Extracted entries: Begin
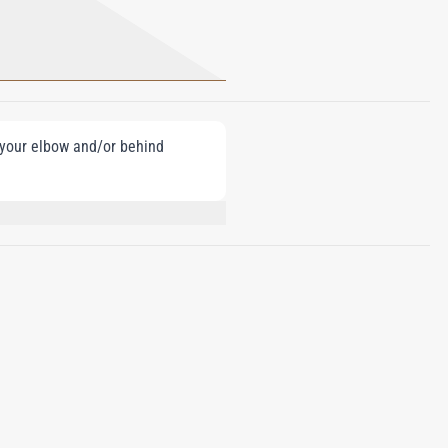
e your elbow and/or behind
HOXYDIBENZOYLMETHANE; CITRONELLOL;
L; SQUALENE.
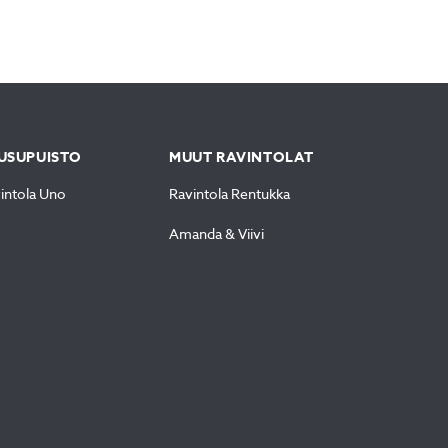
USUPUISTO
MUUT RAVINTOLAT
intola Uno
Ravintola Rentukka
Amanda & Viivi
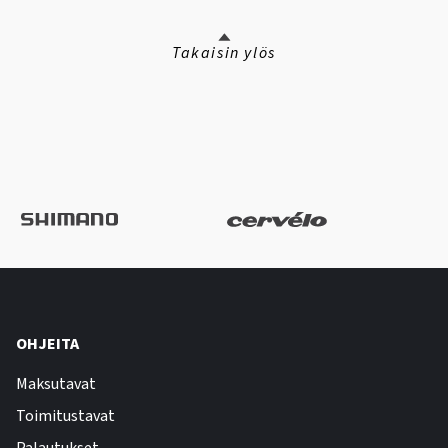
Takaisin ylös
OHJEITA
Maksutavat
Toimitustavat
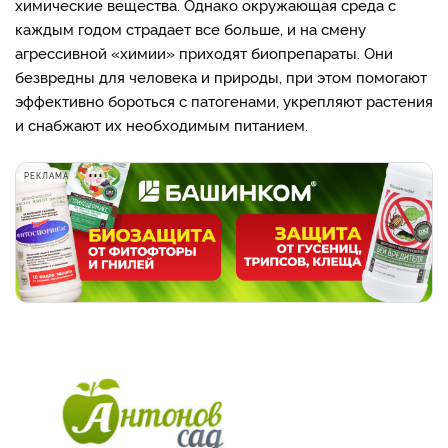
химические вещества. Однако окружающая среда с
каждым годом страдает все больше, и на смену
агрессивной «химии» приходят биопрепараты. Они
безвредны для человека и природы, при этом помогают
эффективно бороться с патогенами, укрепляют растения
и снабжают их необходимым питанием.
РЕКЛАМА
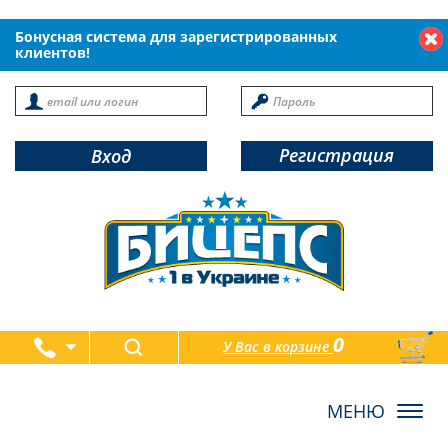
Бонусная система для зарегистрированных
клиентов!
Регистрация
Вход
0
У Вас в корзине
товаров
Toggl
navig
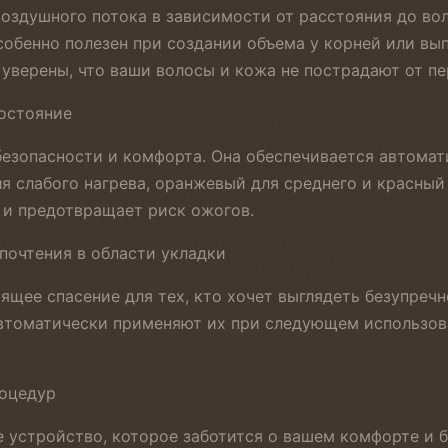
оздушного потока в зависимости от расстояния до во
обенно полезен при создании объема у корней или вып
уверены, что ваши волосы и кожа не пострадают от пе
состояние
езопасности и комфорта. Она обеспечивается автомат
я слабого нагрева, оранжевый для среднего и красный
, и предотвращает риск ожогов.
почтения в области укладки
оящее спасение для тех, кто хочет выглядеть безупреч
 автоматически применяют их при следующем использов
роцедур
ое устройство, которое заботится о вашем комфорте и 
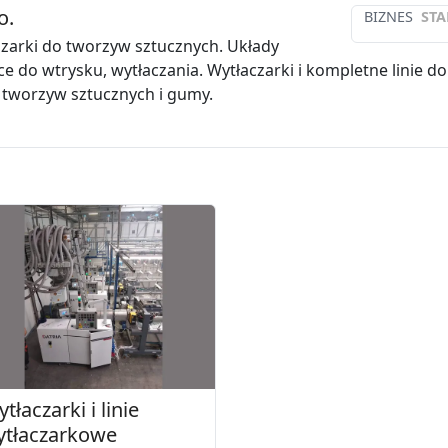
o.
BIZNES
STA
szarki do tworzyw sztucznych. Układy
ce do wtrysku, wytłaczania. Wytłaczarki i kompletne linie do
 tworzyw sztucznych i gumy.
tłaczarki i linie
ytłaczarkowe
Extracted entries: End
__What is required__: Copy the material verbatim. The pictures are not part of the copy.

__Worked solution__:
e your elbow and/or behind
HOXYDIBENZOYLMETHANE; CITRONELLOL;
L; SQUALENE.
USUPUISTO
MUUT RAVINTOLAT
intola Uno
Ravintola Rentukka
Amanda & Viivi
Takaisin ylös
OHJEITA
Maksutavat
Toimitustavat
химические вещества. Однако окружающая среда с
каждым годом страдает все больше, и на смену
агрессивной «химии» приходят биопрепараты. Они
безвредны для человека и природы, при этом помогают
эффективно бороться с патогенами, укрепляют растения
и снабжают их необходимым питанием.
РЕКЛАМА
Бонусная система для зарегистрированных
клиентов!
Регистрация
Вход
0
У Вас в корзине
товаров
Toggl
navig
оздушного потока в зависимости от расстояния до во
обенно полезен при создании объема у корней или вып
уверены, что ваши волосы и кожа не пострадают от пе
состояние
езопасности и комфорта. Она обеспечивается автомат
я слабого нагрева, оранжевый для среднего и красный
, и предотвращает риск ожогов.
почтения в области укладки
оящее спасение для тех, кто хочет выглядеть безупреч
 автоматически применяют их при следующем использов
роцедур
ое устройство, которое заботится о вашем комфорте и 
o.
BIZNES
STA
szarki do tworzyw sztucznych. Układy
ce do wtrysku, wytłaczania. Wytłaczarki i kompletne linie do
 tworzyw sztucznych i gumy.
tłaczarki i linie
ytłaczarkowe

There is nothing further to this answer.